Parse the title page.

The title page isn't actually used for anything right now, but if it is in the source, at least it doesn't appear as action lines in the output.
author: Martin Vilcans <martin@librador.com> 2012-02-16 23:18:53 +0100
committer: Martin Vilcans <martin@librador.com> 2012-02-16 23:18:53 +0100
commit: 03d27c86a728864d1ab59802f787aca893955fca (patch)
tree: 291e79c367a3680e8d778b397ef74d3334a5b428
parent: 0d824c62fd570d1f10f75efaffa3dd8d8d09e665 (diff)
download: screenplain-03d27c86a728864d1ab59802f787aca893955fca.tar.gz
2 files changed, 104 insertions, 5 deletions
diff --git a/screenplain/parsers/spmd.py b/screenplain/parsers/spmd.py
index 2940a8c..f9aa643 100644
--- a/screenplain/parsers/spmd.py
+++ b/screenplain/parsers/spmd.py
@@ -3,6 +3,7 @@
 # http://www.opensource.org/licenses/mit-license.php
 
 import itertools
+from itertools import takewhile
 import re
 
 from screenplain.types import (
@@ -18,6 +19,9 @@ slug_regexes = (
 
 TWOSPACE = ' ' * 2
 
+title_page_key_re = re.compile(r'([^:]+):\s*(.*)')
+title_page_value_re = re.compile(r'(?:\s{3,}|\t)(.+)')
+
 centered_re = re.compile(r'\s*>\s*(.*?)\s*<\s*$')
 dual_dialog_re = re.compile(r'^(.+?)(\s*\^)$')
 slug_re = re.compile(r'(?:(\.)\s*)?(\S.*?)\s*$')
@@ -153,6 +157,24 @@ def _is_blank(line):
 def parse(source):
     """Reads raw text input and generates paragraph objects."""
     source = (_preprocess_line(line) for line in source)
+
+    title_page_lines = list(takewhile(lambda line: line != '', source))
+    title_page = parse_title_page(title_page_lines)
+
+    if title_page:
+        # The first lines were a title page.
+        # Parse the rest of the source as screenplay body.
+        # TODO: Create a title page from the data in title_page
+        return parse_body(source)
+    else:
+        # The first lines were not a title page.
+        # Parse them as part of the screenplay body.

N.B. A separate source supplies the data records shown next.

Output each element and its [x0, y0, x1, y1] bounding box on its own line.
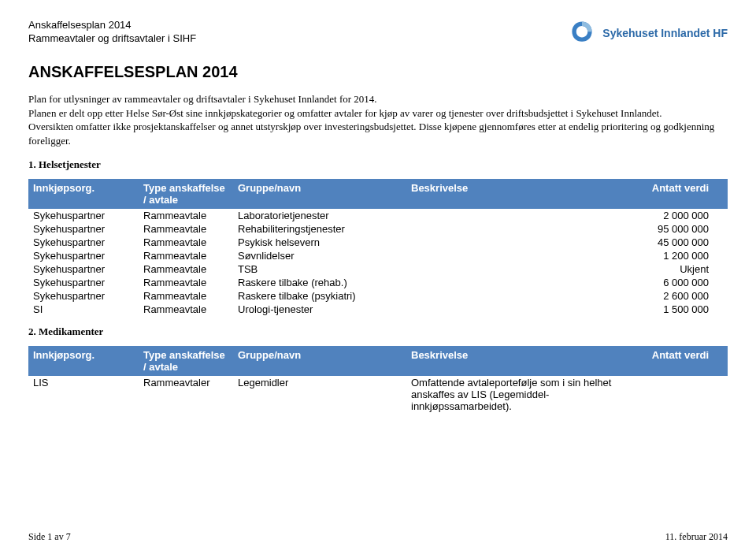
header-text: Anskaffelsesplan 2014 Rammeavtaler og dr… — [28, 19, 196, 46]
table-row: SykehuspartnerRammeavtalePsykisk helseve… — [28, 236, 728, 249]
intro-p1: Plan for utlysninger av rammeavtaler og … — [28, 92, 721, 106]
col-header-type-l2: / avtale — [143, 361, 178, 373]
logo-text: Sykehuset Innlandet HF — [602, 27, 728, 39]
table-row: SykehuspartnerRammeavtaleSøvnlidelser1 2… — [28, 249, 728, 262]
page-title: ANSKAFFELSESPLAN 2014 — [28, 63, 728, 81]
footer-page-number: Side 1 av 7 — [28, 531, 71, 543]
table-body: LISRammeavtalerLegemidlerOmfattende avta… — [28, 376, 728, 413]
cell-org: Sykehuspartner — [28, 209, 139, 222]
cell-group: Raskere tilbake (psykiatri) — [233, 289, 406, 303]
cell-val: 1 200 000 — [627, 249, 713, 262]
cell-group: Rehabiliteringstjenester — [233, 222, 406, 236]
cell-desc — [406, 262, 627, 276]
cell-group: Psykisk helsevern — [233, 236, 406, 249]
cell-desc: Omfattende avtaleportefølje som i sin he… — [406, 376, 627, 413]
col-header-type: Type anskaffelse / avtale — [139, 346, 233, 376]
hospital-logo-icon — [568, 19, 596, 47]
cell-desc — [406, 236, 627, 249]
cell-type: Rammeavtale — [139, 276, 233, 289]
cell-group: TSB — [233, 262, 406, 276]
cell-val: 2 000 000 — [627, 209, 713, 222]
table-header: Innkjøpsorg. Type anskaffelse / avtale G… — [28, 346, 728, 376]
table-row: SIRammeavtaleUrologi-tjenester1 500 000 — [28, 303, 728, 316]
page-header: Anskaffelsesplan 2014 Rammeavtaler og dr… — [28, 19, 728, 47]
cell-org: Sykehuspartner — [28, 222, 139, 236]
table-header: Innkjøpsorg. Type anskaffelse / avtale G… — [28, 179, 728, 209]
cell-org: Sykehuspartner — [28, 262, 139, 276]
cell-val — [627, 376, 713, 413]
cell-desc — [406, 276, 627, 289]
cell-type: Rammeavtale — [139, 303, 233, 316]
intro-paragraphs: Plan for utlysninger av rammeavtaler og … — [28, 92, 721, 147]
cell-type: Rammeavtale — [139, 289, 233, 303]
cell-type: Rammeavtaler — [139, 376, 233, 413]
table-row: LISRammeavtalerLegemidlerOmfattende avta… — [28, 376, 728, 413]
cell-org: Sykehuspartner — [28, 249, 139, 262]
cell-org: Sykehuspartner — [28, 236, 139, 249]
cell-org: LIS — [28, 376, 139, 413]
cell-val: 95 000 000 — [627, 222, 713, 236]
table-row: SykehuspartnerRammeavtaleRaskere tilbake… — [28, 276, 728, 289]
cell-val: 1 500 000 — [627, 303, 713, 316]
cell-desc — [406, 222, 627, 236]
cell-val: 6 000 000 — [627, 276, 713, 289]
table-row: SykehuspartnerRammeavtaleTSBUkjent — [28, 262, 728, 276]
col-header-org: Innkjøpsorg. — [28, 346, 139, 376]
col-header-type-l1: Type anskaffelse — [143, 182, 225, 194]
cell-group: Raskere tilbake (rehab.) — [233, 276, 406, 289]
cell-org: SI — [28, 303, 139, 316]
col-header-group: Gruppe/navn — [233, 346, 406, 376]
header-line-1: Anskaffelsesplan 2014 — [28, 19, 196, 32]
col-header-val: Antatt verdi — [627, 179, 713, 209]
cell-group: Søvnlidelser — [233, 249, 406, 262]
section-1-table: Innkjøpsorg. Type anskaffelse / avtale G… — [28, 179, 728, 316]
cell-val: 45 000 000 — [627, 236, 713, 249]
cell-desc — [406, 209, 627, 222]
section-1-heading: 1. Helsetjenester — [28, 158, 728, 171]
col-header-type-l1: Type anskaffelse — [143, 349, 225, 361]
cell-type: Rammeavtale — [139, 209, 233, 222]
table-body: SykehuspartnerRammeavtaleLaboratorietjen… — [28, 209, 728, 316]
cell-type: Rammeavtale — [139, 262, 233, 276]
table-row: SykehuspartnerRammeavtaleRaskere tilbake… — [28, 289, 728, 303]
cell-org: Sykehuspartner — [28, 276, 139, 289]
col-header-desc: Beskrivelse — [406, 346, 627, 376]
page-footer: Side 1 av 7 11. februar 2014 — [28, 531, 728, 543]
cell-group: Urologi-tjenester — [233, 303, 406, 316]
intro-p2: Planen er delt opp etter Helse Sør-Øst s… — [28, 106, 721, 121]
table-row: SykehuspartnerRammeavtaleLaboratorietjen… — [28, 209, 728, 222]
cell-val: 2 600 000 — [627, 289, 713, 303]
cell-type: Rammeavtale — [139, 236, 233, 249]
header-line-2: Rammeavtaler og driftsavtaler i SIHF — [28, 32, 196, 46]
col-header-group: Gruppe/navn — [233, 179, 406, 209]
cell-desc — [406, 289, 627, 303]
cell-type: Rammeavtale — [139, 222, 233, 236]
cell-val: Ukjent — [627, 262, 713, 276]
intro-p3: Oversikten omfatter ikke prosjektanskaff… — [28, 120, 721, 147]
cell-group: Laboratorietjenester — [233, 209, 406, 222]
logo: Sykehuset Innlandet HF — [568, 19, 728, 47]
col-header-desc: Beskrivelse — [406, 179, 627, 209]
col-header-type: Type anskaffelse / avtale — [139, 179, 233, 209]
footer-date: 11. februar 2014 — [665, 531, 728, 543]
cell-desc — [406, 303, 627, 316]
col-header-org: Innkjøpsorg. — [28, 179, 139, 209]
table-row: SykehuspartnerRammeavtaleRehabiliterings… — [28, 222, 728, 236]
col-header-val: Antatt verdi — [627, 346, 713, 376]
section-2-table: Innkjøpsorg. Type anskaffelse / avtale G… — [28, 346, 728, 413]
cell-type: Rammeavtale — [139, 249, 233, 262]
cell-group: Legemidler — [233, 376, 406, 413]
cell-org: Sykehuspartner — [28, 289, 139, 303]
col-header-type-l2: / avtale — [143, 194, 178, 206]
cell-desc — [406, 249, 627, 262]
section-2-heading: 2. Medikamenter — [28, 325, 728, 338]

+        return parse_body(itertools.chain(title_page_lines, [''], source))
+
+
+def parse_body(source):
+    """Reads lines of the main screenplay and generates paragraph objects."""
+
     paragraphs = []
     for blank, input_lines in itertools.groupby(source, _is_blank):
         if not blank:
@@ -160,3 +182,32 @@ def parse(source):
             paragraph.update_list(paragraphs)
 
     return paragraphs
+
+def parse_title_page(lines):
+
+    result = {}
+
+    it = iter(lines)
+    try:
+        line = it.next()
+        while True:
+            key_match = title_page_key_re.match(line)
+            if not key_match:
+                return None
+            key, value = key_match.groups()
+            if value:
+                # Single line key/value
+                result.setdefault(key, []).append(value)
+                line = it.next()
+            else:
+                for line in it:
+                    value_match = title_page_value_re.match(line)
+                    if not value_match:
+                        break
+                    result.setdefault(key, []).append(value_match.group(1))
+                else:
+                    # Last line has been processed
+                    break
+    except StopIteration:
+        pass
+    return result
diff --git a/tests/spmd_test.py b/tests/spmd_test.py
index aac8df9..bb5f463 100644
--- a/tests/spmd_test.py
+++ b/tests/spmd_test.py
@@ -4,6 +4,7 @@
 
 import unittest2
 from screenplain.parsers.spmd import parse
+from screenplain.parsers import spmd
 from screenplain.types import (
     Slug, Action, Dialog, DualDialog, Transition, Section
 )
@@ -12,11 +13,6 @@ from screenplain.richstring import plain, italic, empty_string
 
 class ParseTests(unittest2.TestCase):
 
-    # A Scene Heading, or "slugline," is any line that has a blank
-    # line following it, and either begins with INT or EXT, or has
-    # two empty lines preceding it. A Scene Heading always has at
-    # least one blank line preceding it.
-    # NOTE: Actually the list used in Appendix 1
     def test_slug_with_prefix(self):
         paras = list(parse([
             'INT. SOMEWHERE - DAY',
@@ -337,5 +333,57 @@ class ParseTests(unittest2.TestCase):
         self.assertFalse(paras[0].centered)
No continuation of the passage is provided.